The chapter also mentions a psychological experiment that involved scientists mailing packets that were directed to specific stockbrokers in Massachusetts, and then to 160 individuals living in Nebraska. The 160 individuals were provided with the same instructions with the primary goal being to find a means to deliver the package to stockbrokers in Massachusetts. They then would look for individuals living close to the stockbrokers. Through this psychological experiment, experts were able to measure the ‘degree of separation’ or the number of connections between people in a specific context. In the end, the experiment established that people from Nebraska could deliver the package to the intended recipient after about five to six levels of interaction. It is from this experiment that Gladwell derives the concept of “six degrees of separation.”


The central theme as presented in this chapter is the idea that personality is a defining feature that determines how effective a message will spread. The chapter seems to answer the question of why certain people have the capabilities of reaching a more significant population than others when given the same opportunity. Gladwell calls people with such abilities connectors. Inherently, connectors know a lot of people, and older adults have better chances of being connectors since they have gathered a lot of acquaintances throughout their life as compared to young people.

Various connectors are referenced in this chapter including Roger Horchow, whom Gladwell met while writing this book. From the description of Roger, it is clear that he is extraordinarily social and has had experience working in business and theater. Roger enjoys making friends and has a particular interest in developing acquaintances; an aspect that separates him from other people. It is this kind of character that makes him a suitable connector. Gladwell describes the associations he enjoyed with Roger, which provides readers with a profound insight into the author’s journalistic approach in understanding social epidemics. The interaction between Gladwell and Roger seems to suggest that the real power of connectors isn’t in making many friends but rather in knowing and associating with many acquaintances.

The second group of people essential in spreading an idea is what Gladwell calls mavens. According to the author, mavens can push an idea to the tipping point because they know many people and are uniquely characterized by the attribute of sharing with others specific things that they know. The author suggests that mavens are gratified by being the source of information and, therefore, feel motivated to provide people with the knowledge they have accumulated.

The third group Gladwell mentions comprises of the salesmen who persuade people into buying the initial idea. Generally, not everyone accepts an idea at first instance. As far as such groups of people exist, Gladwell argues that there’s the need to have a group of talented people such as salesmen that are persuasive and can convince multitudes into accepting an idea.

From a critical point of view, the psychological experiment that resulted in the principle of six degrees of separation advocates that human beings are connected by a chain that involves a maximum of six people.
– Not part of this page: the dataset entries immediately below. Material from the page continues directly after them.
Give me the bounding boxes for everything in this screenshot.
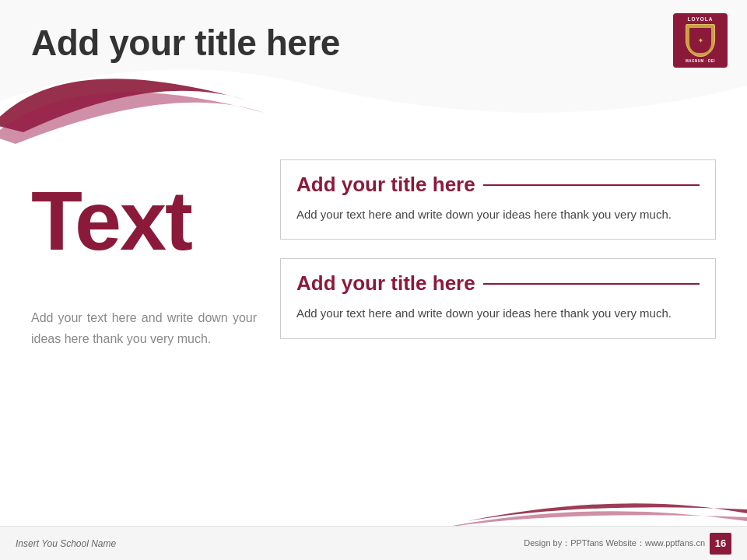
box1-title-line xyxy=(483,184,700,186)
page-number: 16 xyxy=(710,533,731,555)
logo-bottom: MAGNUM · DEI xyxy=(686,59,715,64)
logo-shield: ✦ xyxy=(686,24,715,57)
box1-body: Add your text here and write down your i… xyxy=(296,205,700,225)
box2-title: Add your title here xyxy=(296,271,475,296)
box2-title-container: Add your title here xyxy=(296,271,700,296)
box1-title: Add your title here xyxy=(296,173,475,197)
footer-right: Design by：PPTfans Website：www.pptfans.cn… xyxy=(524,533,731,555)
footer-school-name: Insert You School Name xyxy=(16,538,116,549)
slide: Add your title here LOYOLA ✦ MAGNUM · DE… xyxy=(0,0,747,560)
box1-title-container: Add your title here xyxy=(296,173,700,197)
box2-title-line xyxy=(483,283,700,285)
logo-container: LOYOLA ✦ MAGNUM · DEI xyxy=(669,9,731,72)
footer-design-credit: Design by：PPTfans Website：www.pptfans.cn xyxy=(524,537,705,549)
box2-body: Add your text here and write down your i… xyxy=(296,303,700,324)
footer: Insert You School Name Design by：PPTfans… xyxy=(0,526,747,560)
logo-badge: LOYOLA ✦ MAGNUM · DEI xyxy=(673,13,728,68)
right-panel: Add your title here Add your text here a… xyxy=(280,159,716,358)
main-title: Add your title here xyxy=(31,22,340,64)
logo-shield-inner: ✦ xyxy=(689,28,711,53)
logo-name: LOYOLA xyxy=(687,16,713,22)
big-text-display: Text xyxy=(31,179,191,263)
left-subtitle: Add your text here and write down your i… xyxy=(31,307,257,349)
content-box-2: Add your title here Add your text here a… xyxy=(280,258,716,338)
content-box-1: Add your title here Add your text here a… xyxy=(280,159,716,240)
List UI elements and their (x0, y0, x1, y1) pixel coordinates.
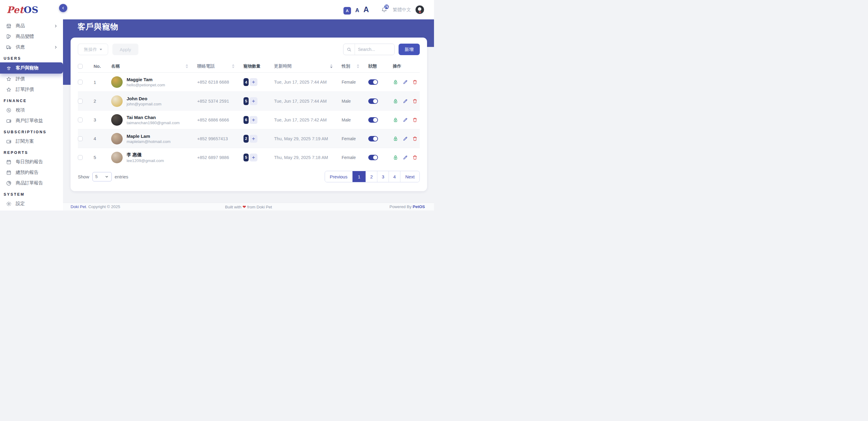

The supposition upholds that information can travel from one particular person to the other faster than what it is traditionally thought. As long as the concept or the type of message being conveyed is interesting, it will reach millions of people within a short time in just six steps. Even though the theory associates human beings with the power to spread information as fast as possible, it seems to conclude that a specific group of people has better chances of spreading the word than others.

Conclusively, the primary idea that seems to dominate the chapter is the link between word-of-mouth and social clout. A social epidemic can be analyzed through the kind of persons who enable it. It is common knowledge that some products or ideas become famous just because people keep sharing them hence making them a trend. Nevertheless, spreading an idea is not something that can be done by everyone; instead, certain groups of people who have social clout are typically able to make a product or idea popular. These groups of people are what Gladwell refers to as connectors, mavens, and salesmen.